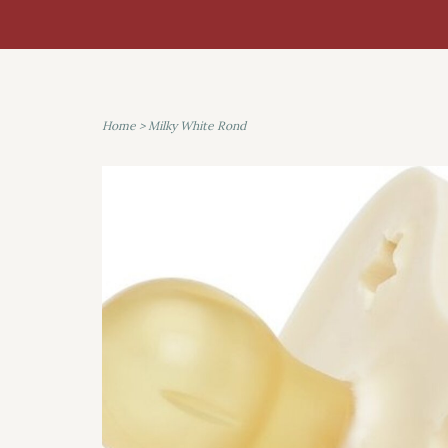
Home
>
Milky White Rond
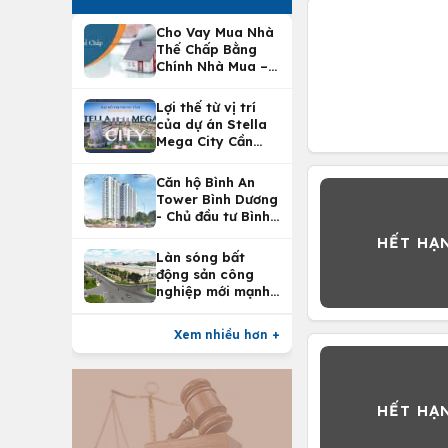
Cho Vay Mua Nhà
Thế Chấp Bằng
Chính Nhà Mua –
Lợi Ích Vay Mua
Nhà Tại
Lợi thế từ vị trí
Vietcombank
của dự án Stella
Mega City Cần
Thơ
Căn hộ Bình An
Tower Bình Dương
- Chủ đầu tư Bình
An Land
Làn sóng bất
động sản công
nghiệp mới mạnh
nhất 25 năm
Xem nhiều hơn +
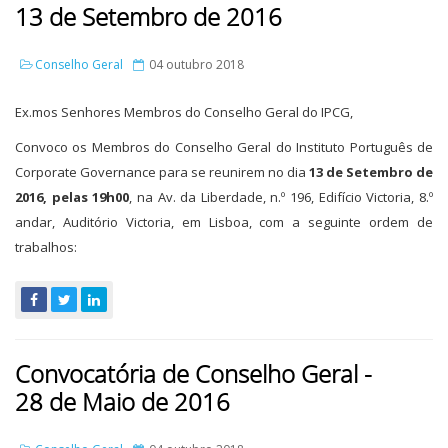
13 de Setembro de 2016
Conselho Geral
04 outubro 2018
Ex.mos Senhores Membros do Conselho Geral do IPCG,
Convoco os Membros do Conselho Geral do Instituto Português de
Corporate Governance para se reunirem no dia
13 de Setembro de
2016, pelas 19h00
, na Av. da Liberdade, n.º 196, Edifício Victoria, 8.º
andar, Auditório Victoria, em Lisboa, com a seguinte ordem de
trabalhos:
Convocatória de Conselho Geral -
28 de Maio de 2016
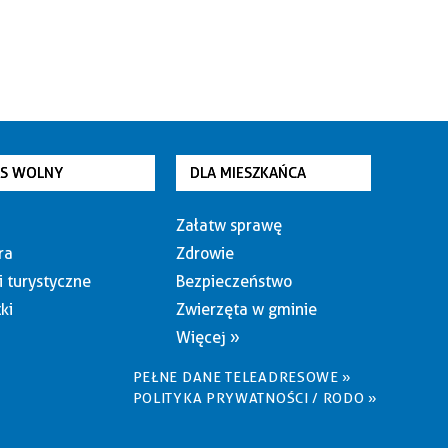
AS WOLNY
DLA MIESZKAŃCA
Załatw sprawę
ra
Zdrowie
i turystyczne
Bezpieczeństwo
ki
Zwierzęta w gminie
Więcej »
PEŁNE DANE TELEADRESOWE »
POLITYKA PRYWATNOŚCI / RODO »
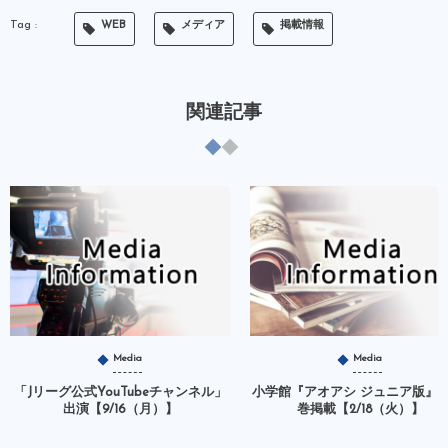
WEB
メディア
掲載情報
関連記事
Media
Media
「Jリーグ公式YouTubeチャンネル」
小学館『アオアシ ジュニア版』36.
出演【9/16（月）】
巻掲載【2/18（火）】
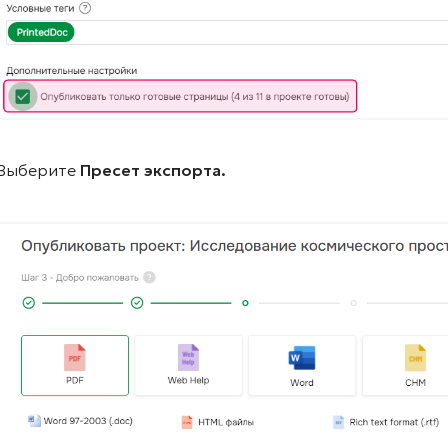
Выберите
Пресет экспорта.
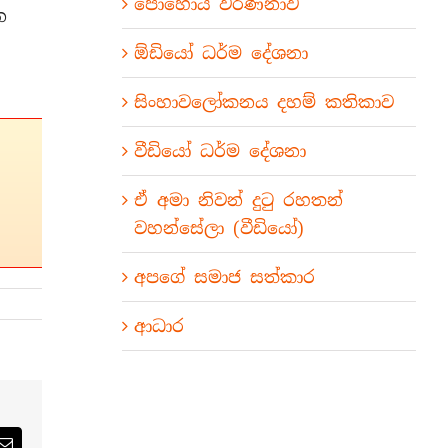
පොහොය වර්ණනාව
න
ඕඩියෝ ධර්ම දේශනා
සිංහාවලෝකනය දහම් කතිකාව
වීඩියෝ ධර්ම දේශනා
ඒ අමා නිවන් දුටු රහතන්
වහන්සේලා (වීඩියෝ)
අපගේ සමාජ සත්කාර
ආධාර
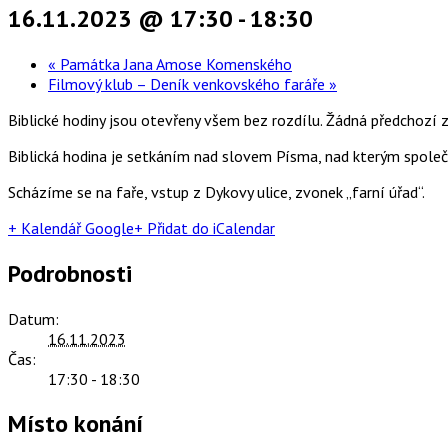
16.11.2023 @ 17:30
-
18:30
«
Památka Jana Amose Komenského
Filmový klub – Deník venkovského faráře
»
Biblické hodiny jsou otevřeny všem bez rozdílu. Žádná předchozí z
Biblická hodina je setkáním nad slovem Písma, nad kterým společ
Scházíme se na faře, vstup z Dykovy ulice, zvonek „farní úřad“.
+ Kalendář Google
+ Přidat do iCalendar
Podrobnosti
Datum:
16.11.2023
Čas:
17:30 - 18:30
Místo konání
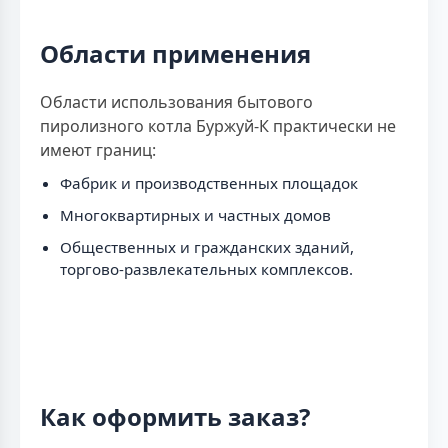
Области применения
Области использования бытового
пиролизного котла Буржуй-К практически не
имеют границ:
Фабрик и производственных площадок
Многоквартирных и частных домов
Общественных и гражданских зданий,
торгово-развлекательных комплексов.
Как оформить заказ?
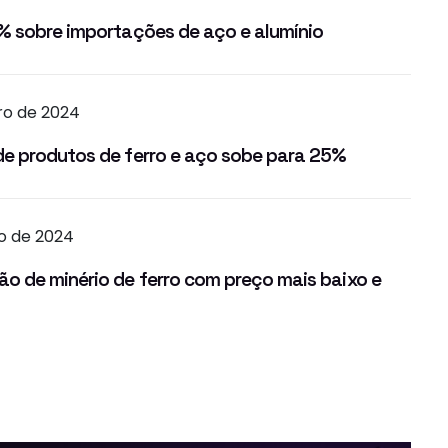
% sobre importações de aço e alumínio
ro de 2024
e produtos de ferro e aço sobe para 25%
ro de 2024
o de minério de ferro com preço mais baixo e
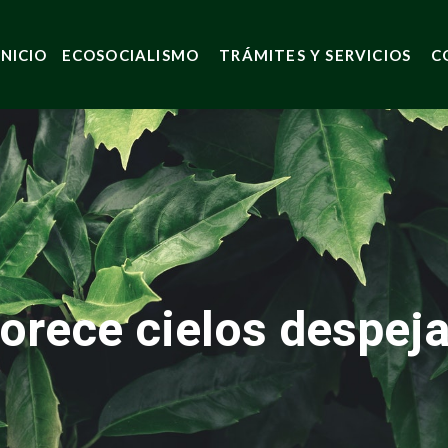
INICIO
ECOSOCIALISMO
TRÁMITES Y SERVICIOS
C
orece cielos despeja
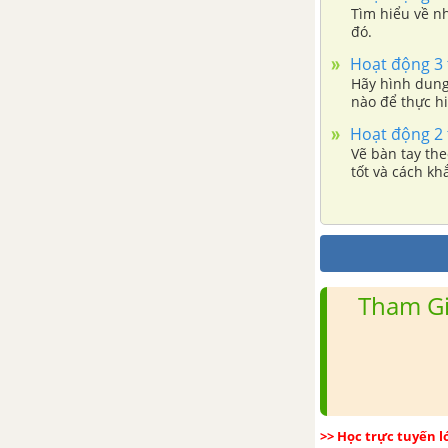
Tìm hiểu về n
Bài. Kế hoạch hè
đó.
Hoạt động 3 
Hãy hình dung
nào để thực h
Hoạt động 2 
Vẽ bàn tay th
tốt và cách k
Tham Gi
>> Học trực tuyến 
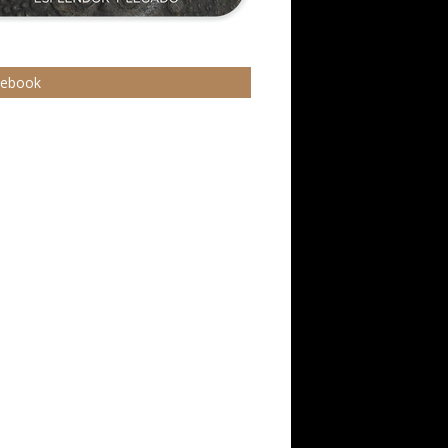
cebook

:: PROBLEM ::
Since the copy should hold text only, set down each record exactly and leave the pictures out.

:: EXPECTED ANSWER ::
Home
>
Milky White Rond
Cho Vay Mua Nhà
Thế Chấp Bằng
Chính Nhà Mua –
Lợi Ích Vay Mua
Nhà Tại
Lợi thế từ vị trí
Vietcombank
của dự án Stella
Mega City Cần
Thơ
Căn hộ Bình An
Tower Bình Dương
- Chủ đầu tư Bình
An Land
Làn sóng bất
động sản công
nghiệp mới mạnh
nhất 25 năm
Xem nhiều hơn +
13 de Setembro de 2016
Conselho Geral
04 outubro 2018
Ex.mos Senhores Membros do Conselho Geral do IPCG,
Convoco os Membros do Conselho Geral do Instituto Português de
Corporate Governance para se reunirem no dia
13 de Setembro de
2016, pelas 19h00
, na Av. da Liberdade, n.º 196, Edifício Victoria, 8.º
andar, Auditório Victoria, em Lisboa, com a seguinte ordem de
trabalhos:
Convocatória de Conselho Geral -
28 de Maio de 2016
AS WOLNY
DLA MIESZKAŃCA
Załatw sprawę
ra
Zdrowie
i turystyczne
Bezpieczeństwo
ki
Zwierzęta w gminie
Więcej »
PEŁNE DANE TELEADRESOWE »
POLITYKA PRYWATNOŚCI / RODO »
WEB
メディア
掲載情報
関連記事
Media
Media
「Jリーグ公式YouTubeチャンネル」
小学館『アオアシ ジュニア版』36.
出演【9/16（月）】
巻掲載【2/18（火）】
Выберите
Пресет экспорта.
පොහොය වර්ණනාව
න
ඕඩියෝ ධර්ම දේශනා
සිංහාවලෝකනය දහම් කතිකාව
වීඩියෝ ධර්ම දේශනා
ඒ අමා නිවන් දුටු රහතන්
වහන්සේලා (වීඩියෝ)
අපගේ සමාජ සත්කාර
ආධාර
16.11.2023 @ 17:30
-
18:30
«
Památka Jana Amose Komenského
Filmový klub – Deník venkovského faráře
»
Biblické hodiny jsou otevřeny všem bez rozdílu. Žádná předchozí z
Biblická hodina je setkáním nad slovem Písma, nad kterým společ
Scházíme se na faře, vstup z Dykovy ulice, zvonek „farní úřad“.
+ Kalendář Google
+ Přidat do iCalendar
Podrobnosti
Datum:
16.11.2023
Čas:
17:30 - 18:30
Místo konání
Области применения
Области использования бытового
пиролизного котла Буржуй-К практически не
имеют границ:
Фабрик и производственных площадок
Многоквартирных и частных домов
Общественных и гражданских зданий,
торгово-развлекательных комплексов.
Как оформить заказ?
% sobre importações de aço e alumínio
ro de 2024
e produtos de ferro e aço sobe para 25%
ro de 2024
o de minério de ferro com preço mais baixo e
INICIO
ECOSOCIALISMO
TRÁMITES Y SERVICIOS
C
orece cielos despeja
Tìm hiểu về n
Bài. Kế hoạch hè
đó.
Hoạt động 3 
Hãy hình dung
nào để thực h
Hoạt động 2 
Vẽ bàn tay th
tốt và cách k
Tham Gi
>> Học trực tuyến 
cebook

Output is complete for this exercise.